● Work request:
The answer is the set of lines that include "based", copied from the data below.

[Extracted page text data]
<<<<

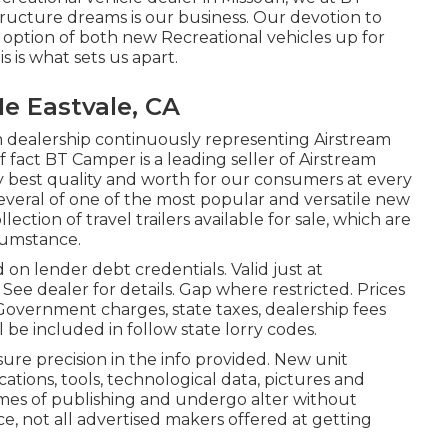
ucture dreams is our business. Our devotion to
y option of both new Recreational vehicles up for
 is what sets us apart.
e Eastvale, CA
 dealership continuously representing Airstream
of fact BT Camper is a leading seller of Airstream
ry best quality and worth for our consumers at every
several of one of the most popular and versatile new
tion of travel trailers available for sale, which are
rcumstance.
 on lender debt credentials. Valid just at
e dealer for details. Gap where restricted. Prices
 Government charges, state taxes, dealership fees
 be included in follow state lorry codes.
re precision in the info provided. New unit
ations, tools, technological data, pictures and
imes of publishing and undergo alter without
ace, not all advertised makers offered at getting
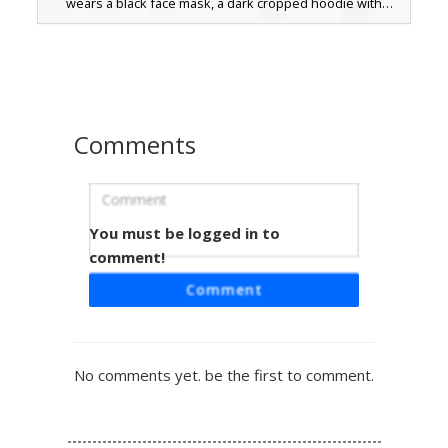
wears a black face mask, a dark cropped hoodie with
white shoulder accents, and a grey pleated skirt. Perfect
for players looking for a modern emo or streetwear look
with blue eyes and long pale hair.
Comments
You must be logged in to
Blonde E-Girl with Black Face Mask
and Maroon Skirt
comment!
A stylized blonde e-girl skin for Minecraft featuring a
Comment
distinct black face mask and long tan hair. This aesthetic
avatar wears a black long-sleeved shirt with double white
arm stripes paired with a dark maroon skirt and black
boots. The design includes soft blue eyes and a layered
No comments yet. be the first to comment.
hair texture, perfect for players looking for a modern
streetwear or soft grunge look in their next multiplayer
session.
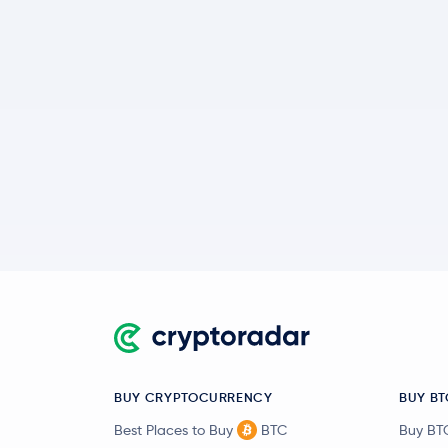
BUY CRYPTOCURRENCY
BUY BT
Best Places to Buy
BTC
Buy BT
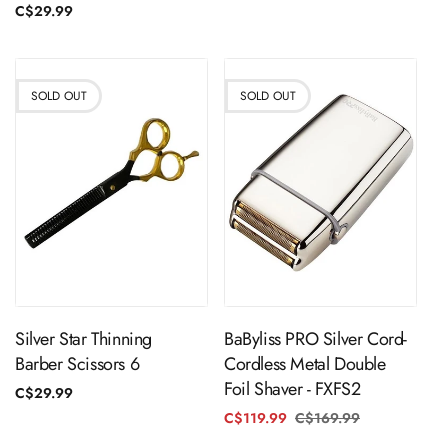
price
Regular
C$29.99
price
SOLD OUT
SOLD OUT
Sold Out
Sold Out
Silver Star Thinning
BaByliss PRO Silver Cord-
Barber Scissors 6
Cordless Metal Double
Foil Shaver - FXFS2
Regular
C$29.99
price
C$119.99
C$169.99
Regular
Sale
price
price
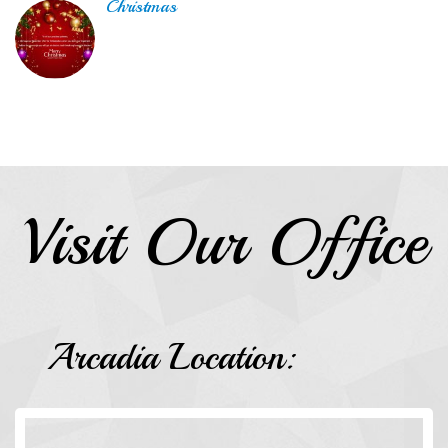
Christmas
Visit Our Office
Arcadia Location:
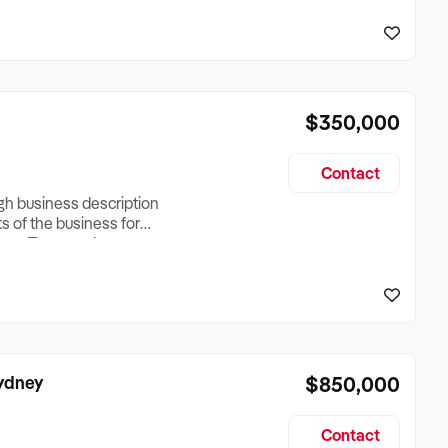
reationTesting a listing
creationTesting a listing
$350,000
Contact
ugh business description
ts of the business for
ross Turnover, Lease
the Business Does &
ize, if Business is
Sydney
$850,000
Contact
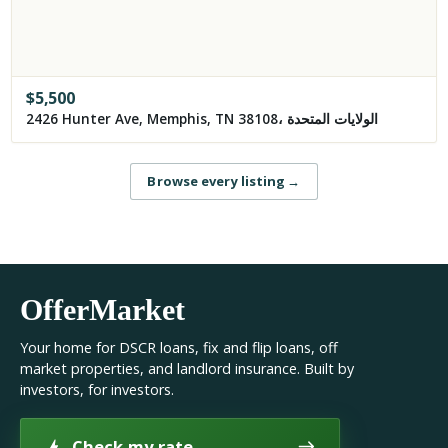
$
5,500
2426 Hunter Ave, Memphis, TN 38108، الولايات المتحدة
Browse every listing
→
OfferMarket
Your home for DSCR loans, fix and flip loans, off
market properties, and landlord insurance. Built by
investors, for investors.
Check my rate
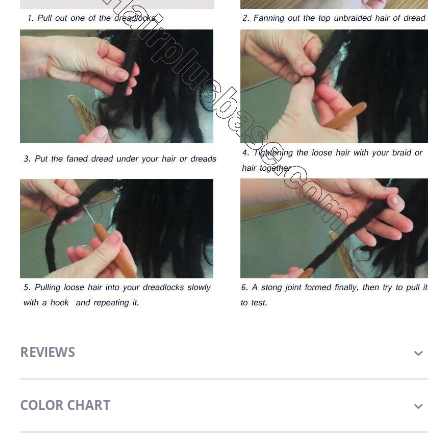
REVIEWS
COLOR CHART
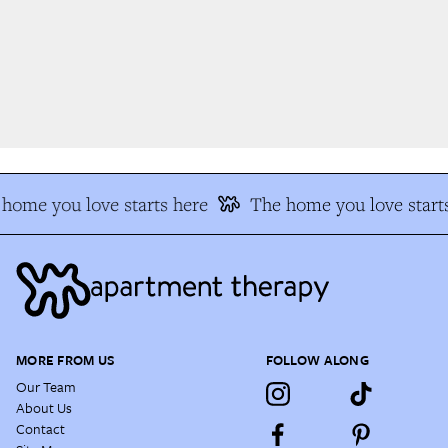
home you love starts here
The home you love starts
MORE FROM US
FOLLOW ALONG
Our Team
About Us
Contact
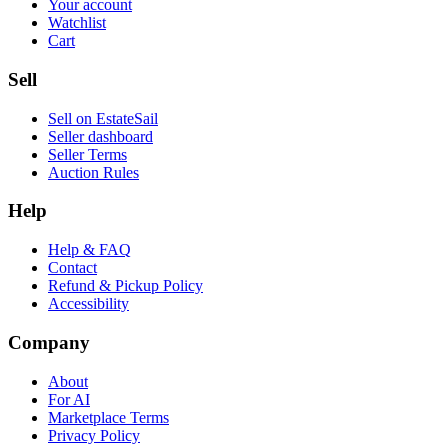
Your account
Watchlist
Cart
Sell
Sell on EstateSail
Seller dashboard
Seller Terms
Auction Rules
Help
Help & FAQ
Contact
Refund & Pickup Policy
Accessibility
Company
About
For AI
Marketplace Terms
Privacy Policy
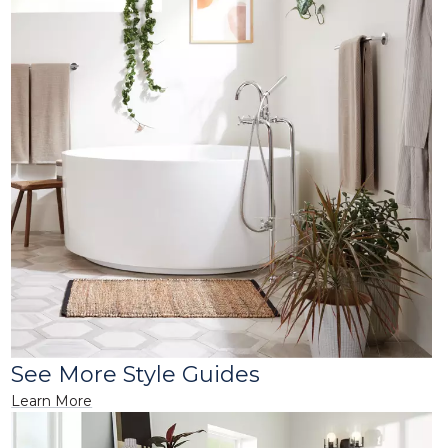
See More Style Guides
Learn More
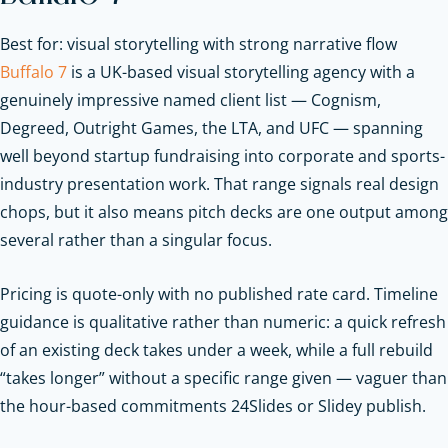
Best for: visual storytelling with strong narrative flow
Buffalo 7
is a UK-based visual storytelling agency with a
genuinely impressive named client list — Cognism,
Degreed, Outright Games, the LTA, and UFC — spanning
well beyond startup fundraising into corporate and sports-
industry presentation work. That range signals real design
chops, but it also means pitch decks are one output among
several rather than a singular focus.
Pricing is quote-only with no published rate card. Timeline
guidance is qualitative rather than numeric: a quick refresh
of an existing deck takes under a week, while a full rebuild
“takes longer” without a specific range given — vaguer than
the hour-based commitments 24Slides or Slidey publish.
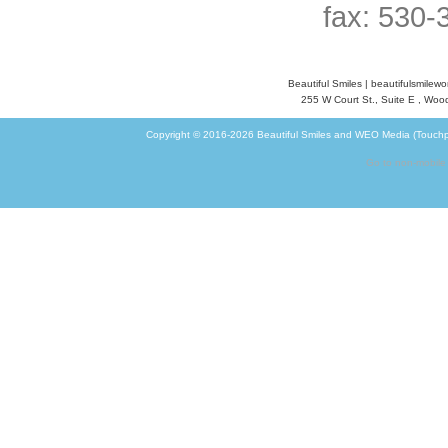
fax: 530-
Beautiful Smiles
|
beautifulsmilew
255 W Court St., Suite E
,
Wood
Copyright © 2016-2026
Beautiful Smiles
and
WEO Media (Touchp
Go to non-mobile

>>>>

● Exercise answer:
is a UK-based visual storytelling agency with a
the hour-based commitments 24Slides or Slidey publish.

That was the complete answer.